A captive finance subsidiary's purpose is to finance sales of the parent company's products and services.
b.
An operating agreement between the parent and the captive specifies the type of receivables that qualify for same and specific services provided by the parent.
c.
A captive can be used to finance distributor or dealer inventories until a sale occurs.
d.
A captive is rarely used to finance products leased to others.


                                          
          


   20.   ____ provide loans to firms that cannot obtain financing from commercial banks.
a.
Consumer finance companies
b.
Sales finance companies
c.
Commercial finance companies
d.
None of the above


                                          
          
          

   21.   Which of the following is not a use of finance company funds?
a.
consumer loans
b.
business loans
c.
commercial paper
d.
real estate loans
e.
All of the above are uses of finance company funds.

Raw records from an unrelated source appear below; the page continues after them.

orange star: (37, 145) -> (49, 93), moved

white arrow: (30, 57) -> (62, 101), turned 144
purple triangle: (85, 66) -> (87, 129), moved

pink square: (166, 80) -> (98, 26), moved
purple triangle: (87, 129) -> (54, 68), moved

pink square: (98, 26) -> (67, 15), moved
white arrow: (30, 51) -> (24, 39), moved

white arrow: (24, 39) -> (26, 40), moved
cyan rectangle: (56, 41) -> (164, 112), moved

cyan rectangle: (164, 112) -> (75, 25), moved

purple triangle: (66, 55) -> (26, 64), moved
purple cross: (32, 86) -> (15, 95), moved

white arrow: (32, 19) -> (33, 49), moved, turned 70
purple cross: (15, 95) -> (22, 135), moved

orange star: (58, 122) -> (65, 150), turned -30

                                          
          
          

   22.   Finance companies commonly act as ____ for accounts receivable; that is, they purchase a firm's receivables at a discount and are responsible for processing and collecting the balances of these accounts.
a.
brokers
b.
dealers
c.
market makers
d.
factors
e.
none of the above


                                          
          


   23.   Most finance companies are commonly exposed to all forms of risk below except ____ risk.
a.
exchange rate
b.
interest rate
c.
liquidity
d.
credit


                                          
          
          

   24.   Changes in economic growth are ____ related to a finance company's cash flows, and changes in the risk-free rate are ____ related to a finance company's cash flows.
a.
positively; negatively
b.
negatively; positively
c.
negatively; negatively
d.
positively; positively


                                          
          


   25.   Finance companies participate in the ____ market to reduce interest rate risk.
a.
money
b.
bond
c.
options
d.
swap


                                          
          
          

   26.   Many consumer finance companies also provide personal loans, directly to individuals to finance purchases of large household items.
a. True
b. False

                                          
          


   27.   Business finance companies focus on loans to very large businesses.
a. True
b. False

                                          
          
          

   28.   Consumer finance companies sometimes provide Business finance companies to individuals.